Actually, torque to yield method provides for more accurate and thus more even clamp load. Yes, torque worked for 50 years and is good but torque to yield is better for critical fasteners in an application.
joe_padavo hit it right on the head. I'll say it a slightly different way which hopefully someone understands it if they didn't already.
The overall goal of the fastener is to provide clamp load to the design. The more you torque the fastener (a screw is an inclined plane of the simple machines just wrapped around) the more it stretches (microscopically). The stretch is what provides the clamp load. You can't stretch it past the yield point of the material or it will permanently deform. If you stretch it up to the elastic limit of the material, the fastener will go back to its original length, think of it like a rubber band.
The bottom line is, you're really after the most accurate way to consistently get the same bolt stretch in an application. When the design is being set up, fasteners are ground parallel on each end for a bolt gauge to work. Those fasteners are used in a study that determines the torque and angle. The bolt gauge sends a wave in the bolt which goes to the other end and back up. Based on how long it takes is the length of the bolt and has a resolution of +/– 0.00001 inch. (
http://www.dakotaultrasonics.com/product/bolting-products-2/bolting-products/)
Consider a cylinder head, long, with multiple bolts in it. The goal is not just a tight clamp load, it's also even clamp load along the length of it so the gasket doesn't fail. So it's very critical to have even clamp load on the entire length. Notice I say clamp load, not torque. Torque relates to clamp load but that's the rest of the story......
If you take an application, torque the fastener you will get a certain amount of clamp load, let's say 100lbs of force.
Now, if you were to take a fastener and polish the threads smooth and put oil on it and then torque it with the same torque, the clamp load will be 150 pounds of force!

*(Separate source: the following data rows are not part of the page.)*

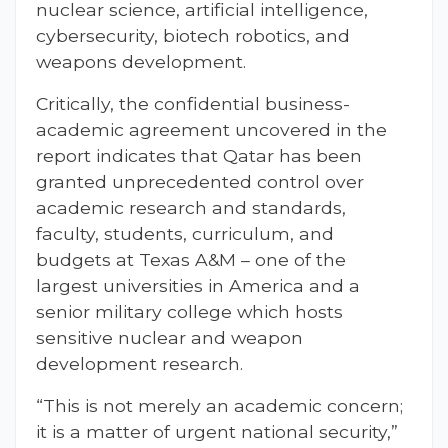
nuclear science, artificial intelligence,
cybersecurity, biotech robotics, and
weapons development.
Critically, the confidential business-
academic agreement uncovered in the
report indicates that Qatar has been
granted unprecedented control over
academic research and standards,
faculty, students, curriculum, and
budgets at Texas A&M – one of the
largest universities in America and a
senior military college which hosts
sensitive nuclear and weapon
development research.
“This is not merely an academic concern;
it is a matter of urgent national security,”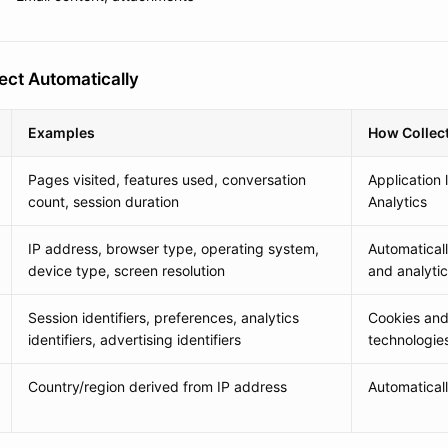
ect Automatically
Examples
How Collec
Pages visited, features used, conversation
Application 
count, session duration
Analytics
IP address, browser type, operating system,
Automatical
device type, screen resolution
and analyti
Session identifiers, preferences, analytics
Cookies and 
identifiers, advertising identifiers
technologies
Country/region derived from IP address
Automatical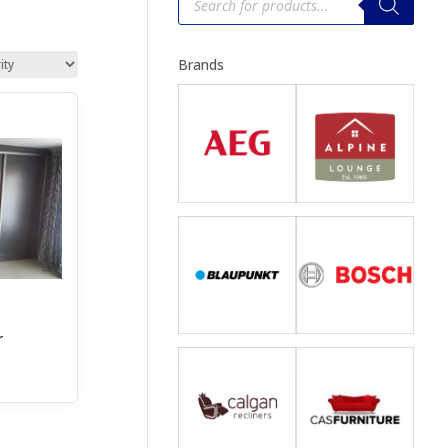
search
Brands
r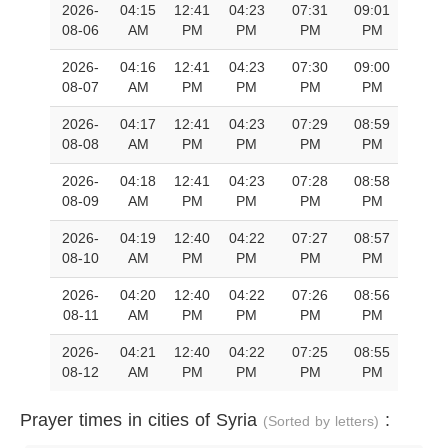
2026-
04:15
12:41
04:23
07:31
09:01
08-06
AM
PM
PM
PM
PM
2026-
04:16
12:41
04:23
07:30
09:00
08-07
AM
PM
PM
PM
PM
2026-
04:17
12:41
04:23
07:29
08:59
08-08
AM
PM
PM
PM
PM
2026-
04:18
12:41
04:23
07:28
08:58
08-09
AM
PM
PM
PM
PM
2026-
04:19
12:40
04:22
07:27
08:57
08-10
AM
PM
PM
PM
PM
2026-
04:20
12:40
04:22
07:26
08:56
08-11
AM
PM
PM
PM
PM
2026-
04:21
12:40
04:22
07:25
08:55
08-12
AM
PM
PM
PM
PM
Prayer times in cities of Syria
:
(Sorted by letters)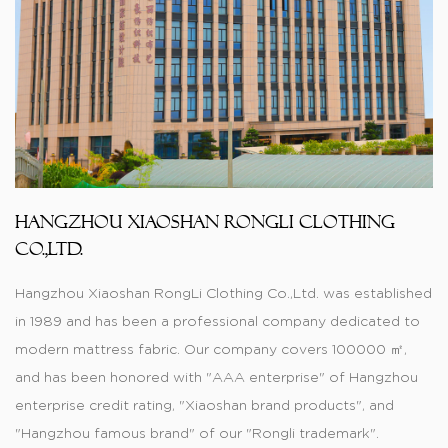
Hangzhou Xiaoshan RongLi Clothing
Co.,Ltd.
Hangzhou Xiaoshan RongLi Clothing Co.,Ltd. was established
in 1989 and has been a professional company dedicated to
modern mattress fabric. Our company covers 100000 ㎡,
and has been honored with "AAA enterprise" of Hangzhou
enterprise credit rating, "Xiaoshan brand products", and
"Hangzhou famous brand" of our "Rongli trademark".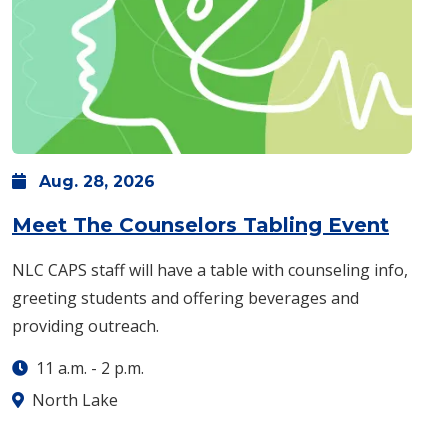
Aug.
28,
2026
: Frid
Meet The Counselors Tabling Event
NLC CAPS staff will have a table with counseling info,
greeting students and offering beverages and
providing outreach.
11 a.m.
-
2 p.m.
North Lake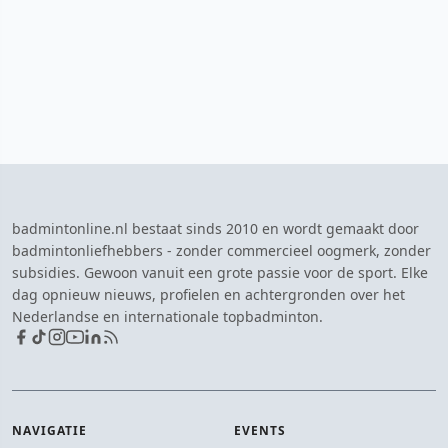
badmintonline.nl bestaat sinds 2010 en wordt gemaakt door
badmintonliefhebbers - zonder commercieel oogmerk, zonder
subsidies. Gewoon vanuit een grote passie voor de sport. Elke
dag opnieuw nieuws, profielen en achtergronden over het
Nederlandse en internationale topbadminton.
NAVIGATIE
EVENTS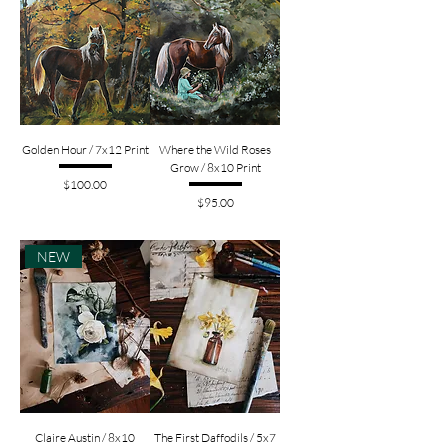
Golden Hour / 7x12 Print
Where the Wild Roses
Grow / 8x10 Print
Price
$100.00
Price
$95.00
NEW
Claire Austin / 8x10
The First Daffodils / 5x7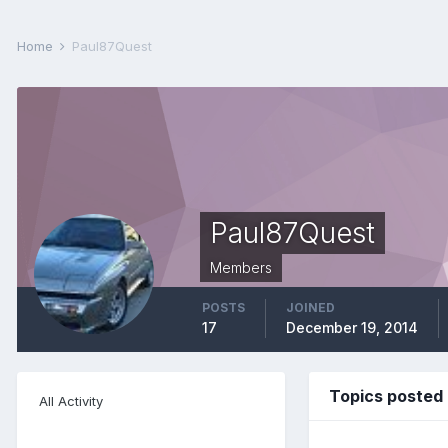
Home
Paul87Quest
Paul87Quest
Members
POSTS
JOINED
17
December 19, 2014
Topics posted
All Activity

Why? Because you changed the friction in the application. This is not optimal for a cylinder head for example. In the old days the clamp load across the cylinder head was very uneven, we just didn't know it.
Gasket technology has improved, which drove the need to increase the clamp load of the cylinder head. When the clamp load was increased, the application is more susceptible to the variation now. Friction is much less of a factor when the torque is low. But when you increase the torque, the effects of friction are a bigger factor right along with it. This is why the process always starts with a small torque value. Then it goes to angle. Why? Because angle can be accurately controlled. When you torque to an angle it has absolutely nothing to do with friction! But when you tighten by torque alone, the bolts that had more oil on them and the holes with smoother threads will have more clamp load.
How it works in the factory I worked at on engine cylinder heads is the machine would do the torque-angle-angle process, then the machine would measure the 'resultant' torque that it took to get it there. The resultant torque was in a wide window due to the factors of lubrication and thread quality. One time when the resultant torque was out of the window, the shop floor raised the flag. Engineering told them to ship the product. But manufacturing was flabbergasted! How can this be!? The clamp load was the same, the difference was the new bolt supplier had a slipperier coating on the bolts.
It's actually quite simple, I can explain if you have questions.....